Get the unlabelled data, Parameters


normalise : bool, normalise the data or not
 
date : str, only return the data later than the date provided. By default,
it will not return the tihm unlabelled

Returns activity, physiological, environmental data, patient ids, dates

Expand source code
def get_unlabelled_data(self, normalise=False, date='2021-03-01'):
    '''
    Get the unlabelled data,
    Parameters
    ----------
    normalise: bool, normalise the data or not
    date: str, only return the data later than the date provided.
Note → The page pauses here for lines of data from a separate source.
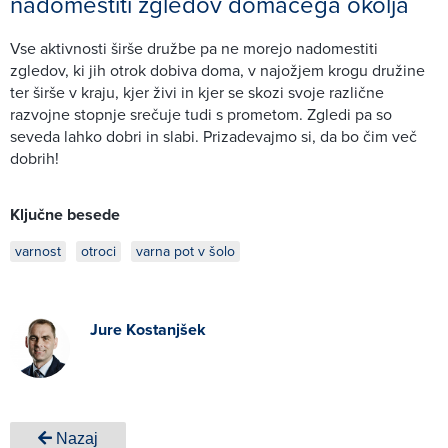
nadomestiti zgledov domačega okolja
Vse aktivnosti širše družbe pa ne morejo nadomestiti
zgledov, ki jih otrok dobiva doma, v najožjem krogu družine
ter širše v kraju, kjer živi in kjer se skozi svoje različne
razvojne stopnje srečuje tudi s prometom. Zgledi pa so
seveda lahko dobri in slabi. Prizadevajmo si, da bo čim več
dobrih!
Ključne besede
varnost
otroci
varna pot v šolo
Jure Kostanjšek
Nazaj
By default,
        it will not return the tihm unlabelled

    Returns activity, physiological, environmental data, patient ids, dates
    -------

    '''
    # May need to change the for loop to dataframe operations
    # df = self.activity.reset_index().set_index(['id', 'Date'])
    # phy_df = self.physiological.reset_index()
    # phy_df = phy_df.pivot_table(index=['id', 'time'], columns='location',
    #                             values='value').reset_index().rename(columns={'time': 'Date'})
    # indices = df.reset_index()[['id', 'Date']].drop_duplicates()
    # get p ids
    df = self.activity.reset_index().set_index(['id', 'Date'])
    if date is not None:
        df = df[df.index.get_level_values(1) > date]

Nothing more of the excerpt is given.